When I was at University 40 years ago, I remember meeting someone from IBM who was "doing the milk round", where corporations tried to get students to join their graduate scheme. I was asked "would you rather be a programmer, or a systems programmer?" At the time I didnt know what a systems programmer was; but I spent my life time being on the systems programming side of things.
When I had been at IBM for 10 years, my parents finally got around to asking what I did for a job, and why I was being sent to customers. I told them all about it. Their reply was "yes dear, would you like some more cake?"
As a systems programmer, the cost of getting something wrong, can be measured in millions, or hundred of millions of dollars. It is easy to lose a corporation's reputation, and a government can issue huge fines.
At the top is the system architect. This person is responsible for the configuration of the environment. There will be a z/OS architect, CICS, architect etc. These people need to ensure
The systems programmers implement the products. How many LPARs do we need? How many coupling facilities? What work do we run in each LPAR or coupling facility. Can we move work from here to there - transparently? Do we need to setup CICS/DB2/IMS/MQ so they run in a sysplex. What do we need to share? We need to set up security. This is for people logging on to the mainframe to administer it, but also customers using the applications. What auditing do we need?
The data designer is responsible for the implementation of the database or MQ queues. For a database it may mean having accounts A to C in this table (or CF structure), accounts D to F in this table, because we need 100 disks to hold the database, and need to spread the data across the volumes. Have these databases on these disks, on a different disk subsystem to those databases. What indexes do we need to provide fast access. For MQ, the questions are where do we put the queues.
If you make a mistake - it can stay for ever. For example you define a new column in an SQL table, for all of the 100 million accounts. If you get the definition wrong (for example the field is not wide enough) there is no "delete column". Copying this table to a new table without the bad column, is impractical.

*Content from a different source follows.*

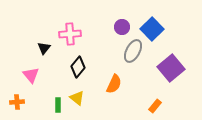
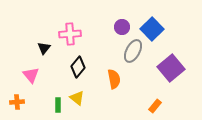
orange semicircle: moved 5 px up; rotated 36 degrees counterclockwise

Capacity planning people monitor the usage of the systems, for example CPU usage and disk response time. They might say "if we can move this work from midnight to 0400, then our peak usage will go down, and we will pay less money for the CPU. If we upgrade our old processors with the newest ones, we can go from 8 processors down to 4 processors, and get more CPU at the same time. It will also reduce the air conditioning requirements, and power requirements. In some states in the US they state will not allow more power into the site. You have to manage with what you have, so to get more processors, you need to upgrade with systems using less power; less heat requires less air conditioning which uses less power.
Operators keep the systems running. Their biggest challenge is knowing what to do when something unusual happens.
Installers/upgraders apply fixes, or upgrade releases. Often there is a group of SMP/E experts who install fixes, and say to the Systems Programmers, here you are... over to you.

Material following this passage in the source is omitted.